• _DIRECTIONS FOR THIS TASK_
Starting from the line containing "By Ron McDowell on Dec", write out the rest of the entries exactly, through the final line, including nothing else.
※
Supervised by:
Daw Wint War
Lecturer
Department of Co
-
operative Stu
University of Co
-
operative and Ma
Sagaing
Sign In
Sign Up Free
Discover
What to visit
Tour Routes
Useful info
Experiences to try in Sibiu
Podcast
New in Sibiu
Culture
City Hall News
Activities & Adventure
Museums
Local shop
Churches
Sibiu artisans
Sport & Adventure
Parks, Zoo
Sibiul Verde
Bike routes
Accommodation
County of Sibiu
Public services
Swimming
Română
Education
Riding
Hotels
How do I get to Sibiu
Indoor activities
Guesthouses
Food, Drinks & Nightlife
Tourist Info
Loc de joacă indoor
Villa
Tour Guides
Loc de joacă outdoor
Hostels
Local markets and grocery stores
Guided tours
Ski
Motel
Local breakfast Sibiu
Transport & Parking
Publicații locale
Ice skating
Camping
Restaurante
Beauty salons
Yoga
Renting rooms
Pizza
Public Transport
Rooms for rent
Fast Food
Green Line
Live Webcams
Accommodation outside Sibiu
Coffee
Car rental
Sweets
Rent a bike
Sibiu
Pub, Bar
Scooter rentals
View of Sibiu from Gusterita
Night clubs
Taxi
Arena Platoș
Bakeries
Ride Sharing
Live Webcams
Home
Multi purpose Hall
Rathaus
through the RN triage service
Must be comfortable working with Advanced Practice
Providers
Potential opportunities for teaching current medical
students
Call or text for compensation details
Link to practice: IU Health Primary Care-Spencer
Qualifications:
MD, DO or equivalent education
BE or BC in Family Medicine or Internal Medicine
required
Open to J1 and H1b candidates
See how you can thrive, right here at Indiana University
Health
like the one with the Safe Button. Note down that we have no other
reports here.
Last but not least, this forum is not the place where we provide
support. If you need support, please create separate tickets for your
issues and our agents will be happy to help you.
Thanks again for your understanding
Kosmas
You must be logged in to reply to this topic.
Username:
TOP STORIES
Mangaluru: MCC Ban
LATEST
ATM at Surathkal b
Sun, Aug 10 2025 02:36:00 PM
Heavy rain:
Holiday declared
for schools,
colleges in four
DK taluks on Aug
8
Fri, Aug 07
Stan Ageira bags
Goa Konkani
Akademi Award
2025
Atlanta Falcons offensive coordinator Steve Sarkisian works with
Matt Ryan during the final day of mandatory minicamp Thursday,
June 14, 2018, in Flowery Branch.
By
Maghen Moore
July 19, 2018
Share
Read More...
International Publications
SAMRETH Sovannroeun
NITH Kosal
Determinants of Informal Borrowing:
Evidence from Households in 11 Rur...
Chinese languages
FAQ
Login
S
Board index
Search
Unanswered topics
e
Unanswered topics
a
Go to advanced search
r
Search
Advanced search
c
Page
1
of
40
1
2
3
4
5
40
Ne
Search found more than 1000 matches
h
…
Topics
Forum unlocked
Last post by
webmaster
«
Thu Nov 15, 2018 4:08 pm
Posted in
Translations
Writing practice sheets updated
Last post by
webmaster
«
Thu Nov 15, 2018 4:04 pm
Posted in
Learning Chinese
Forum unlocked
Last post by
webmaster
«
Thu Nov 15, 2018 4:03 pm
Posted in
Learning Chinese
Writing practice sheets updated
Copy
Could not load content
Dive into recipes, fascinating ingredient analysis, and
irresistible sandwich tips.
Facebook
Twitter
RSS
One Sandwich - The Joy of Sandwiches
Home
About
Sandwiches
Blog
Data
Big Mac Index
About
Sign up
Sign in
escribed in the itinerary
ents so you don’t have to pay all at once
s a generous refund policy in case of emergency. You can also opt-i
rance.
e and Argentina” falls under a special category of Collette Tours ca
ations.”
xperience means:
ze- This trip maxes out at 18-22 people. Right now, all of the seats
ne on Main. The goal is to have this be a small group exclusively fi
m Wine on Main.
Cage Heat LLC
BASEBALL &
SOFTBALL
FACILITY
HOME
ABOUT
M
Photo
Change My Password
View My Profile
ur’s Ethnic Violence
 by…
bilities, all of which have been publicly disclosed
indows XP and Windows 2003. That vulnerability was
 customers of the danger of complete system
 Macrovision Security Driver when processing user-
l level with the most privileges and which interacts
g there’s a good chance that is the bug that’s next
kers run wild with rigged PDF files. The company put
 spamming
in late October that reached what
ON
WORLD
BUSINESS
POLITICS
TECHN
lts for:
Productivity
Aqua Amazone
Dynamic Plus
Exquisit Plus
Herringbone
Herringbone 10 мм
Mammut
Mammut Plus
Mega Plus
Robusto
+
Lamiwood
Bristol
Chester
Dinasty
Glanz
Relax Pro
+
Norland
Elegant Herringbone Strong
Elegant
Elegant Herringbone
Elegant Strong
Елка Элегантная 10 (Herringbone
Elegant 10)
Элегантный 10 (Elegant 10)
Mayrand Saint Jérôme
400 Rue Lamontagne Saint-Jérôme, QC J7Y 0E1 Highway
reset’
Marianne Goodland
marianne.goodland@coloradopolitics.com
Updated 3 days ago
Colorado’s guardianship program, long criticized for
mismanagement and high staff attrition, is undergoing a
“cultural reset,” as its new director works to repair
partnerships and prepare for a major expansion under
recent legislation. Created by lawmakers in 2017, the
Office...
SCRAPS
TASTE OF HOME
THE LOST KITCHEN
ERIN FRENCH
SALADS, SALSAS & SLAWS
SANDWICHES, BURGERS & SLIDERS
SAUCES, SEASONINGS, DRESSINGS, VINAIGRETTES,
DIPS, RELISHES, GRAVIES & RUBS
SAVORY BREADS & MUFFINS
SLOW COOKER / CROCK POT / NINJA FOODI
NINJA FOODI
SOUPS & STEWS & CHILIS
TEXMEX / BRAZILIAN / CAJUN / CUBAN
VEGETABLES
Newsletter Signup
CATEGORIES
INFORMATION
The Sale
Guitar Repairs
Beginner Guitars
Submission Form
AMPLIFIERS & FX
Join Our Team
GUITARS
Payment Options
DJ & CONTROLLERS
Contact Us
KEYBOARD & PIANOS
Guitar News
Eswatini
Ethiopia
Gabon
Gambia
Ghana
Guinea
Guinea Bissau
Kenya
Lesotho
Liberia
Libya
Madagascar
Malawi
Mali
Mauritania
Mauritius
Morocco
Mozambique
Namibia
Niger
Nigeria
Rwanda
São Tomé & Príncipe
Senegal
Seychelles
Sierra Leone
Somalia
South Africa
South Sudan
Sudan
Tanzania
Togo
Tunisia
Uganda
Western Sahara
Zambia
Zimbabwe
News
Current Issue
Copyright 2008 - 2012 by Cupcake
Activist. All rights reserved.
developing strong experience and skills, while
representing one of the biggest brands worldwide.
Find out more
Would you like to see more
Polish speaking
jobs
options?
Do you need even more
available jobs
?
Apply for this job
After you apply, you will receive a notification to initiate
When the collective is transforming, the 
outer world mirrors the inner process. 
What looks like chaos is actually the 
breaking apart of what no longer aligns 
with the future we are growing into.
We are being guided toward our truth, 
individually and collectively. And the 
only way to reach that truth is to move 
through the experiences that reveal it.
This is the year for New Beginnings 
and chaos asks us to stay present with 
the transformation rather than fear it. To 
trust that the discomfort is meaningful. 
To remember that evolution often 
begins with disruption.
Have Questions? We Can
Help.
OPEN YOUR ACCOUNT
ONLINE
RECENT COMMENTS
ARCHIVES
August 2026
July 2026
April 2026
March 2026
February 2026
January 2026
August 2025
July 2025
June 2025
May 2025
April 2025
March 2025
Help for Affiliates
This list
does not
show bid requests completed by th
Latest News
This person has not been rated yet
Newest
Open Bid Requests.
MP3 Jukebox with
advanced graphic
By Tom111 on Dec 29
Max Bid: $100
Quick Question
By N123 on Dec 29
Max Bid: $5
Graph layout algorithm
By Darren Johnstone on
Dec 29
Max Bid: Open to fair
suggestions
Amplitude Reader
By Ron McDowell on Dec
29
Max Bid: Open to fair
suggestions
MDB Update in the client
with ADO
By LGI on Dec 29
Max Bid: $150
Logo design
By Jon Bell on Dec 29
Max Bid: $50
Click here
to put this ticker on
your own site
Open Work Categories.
※
• _SOLUTION TO THIS TASK_
By Ron McDowell on Dec
29
Max Bid: Open to fair
suggestions
MDB Update in the client
with ADO
By LGI on Dec 29
Max Bid: $150
Logo design
By Jon Bell on Dec 29
Max Bid: $50
Click here
to put this ticker on
your own site
Open Work Categories.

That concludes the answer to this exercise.